1977 novel by Don DeLillo

Players is Don DeLillo's fifth novel, published in 1977. It follows Lyle and Pammy Wynant, a young and affluent Manhattan couple whose casual boredom is overturned by their willing participation in chaotic detours from the everyday.

==Plot summary==
Lyle works on the floor of the New York Stock Exchange and spends evenings seated close to the television, rapidly flipping channels, while his wife Pammy works at a "grief management firm" in the World Trade Center. While their marriage is free of problems and they have many friends, a cloud of ennui hangs over their domestic life.

Pammy joins her friends Ethan and Jack on a trip to Maine, where they come to the realization that their collective nostalgia for simpler times and rural life is largely invented.
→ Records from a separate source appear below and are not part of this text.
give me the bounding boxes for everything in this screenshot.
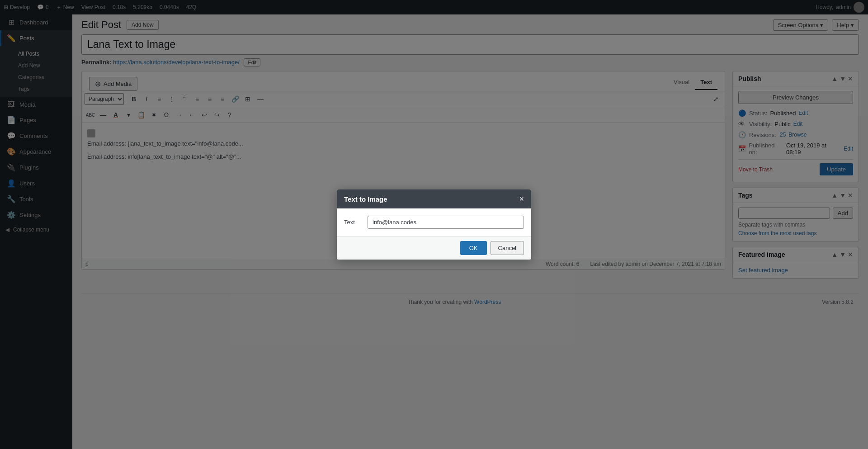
modal-ok-button[interactable]: OK — [460, 241, 487, 255]
modal-close-button[interactable]: × — [519, 195, 524, 203]
modal-field-row: Text — [344, 216, 524, 229]
modal-overlay[interactable]: Text to Image × Text OK Cancel — [0, 0, 868, 449]
modal-text-input[interactable] — [368, 216, 524, 229]
modal-field-label: Text — [344, 219, 362, 226]
modal-header: Text to Image × — [337, 189, 531, 208]
modal-body: Text — [337, 208, 531, 236]
modal-title: Text to Image — [344, 195, 387, 203]
modal-footer: OK Cancel — [337, 236, 531, 260]
modal-dialog: Text to Image × Text OK Cancel — [337, 189, 531, 260]
modal-cancel-button[interactable]: Cancel — [491, 241, 524, 255]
Pammy begins a sexual relationship with Jack, who is in a homosexual relationship with Ethan, which ultimately ends in Jack's inexplicable self-immolation at a nearby junkyard.

Meanwhile, in a divergent and concurrent storyline, Lyle witnesses the shooting death of one of his acquaintances, George Sedbauer, on the floor of the exchange. Through this event, Lyle becomes privy to a vague conspiracy of violent terrorists targeting Wall Street, and his curiosity draws him into their fold. His recruitment and participation are equally inexplicable, a function of the draw of revolutionary activity and respite from the boredom of his ordinary life. His engagement with the radicals, themselves devoid of any morality or particular ideology, becomes more absurd when he attempts to inform on them to equally ill-defined government agents, and begins having sexual relationships with two other conspirators. Lyle discovers that J. Kinnear, one of the shadow key figures in the terrorist network, is a double-agent himself and the web of essentially meaningless conspiracies appears to be endless and be the end in itself; pursued not for chaotic ends, but for the sake of imposing structural order on what the "players" view to be chaos.

==Main themes==
In Players DeLillo precipitates many of the themes wrought by rampant consumerism in late twentieth century America that he would later explore in White Noise and Underworld. The notion of terrorist as societal actor, the appeal of fringe ideologies, and the utility of conspiracies first explored here would later be given more in-depth treatment in DeLillo's Mao II.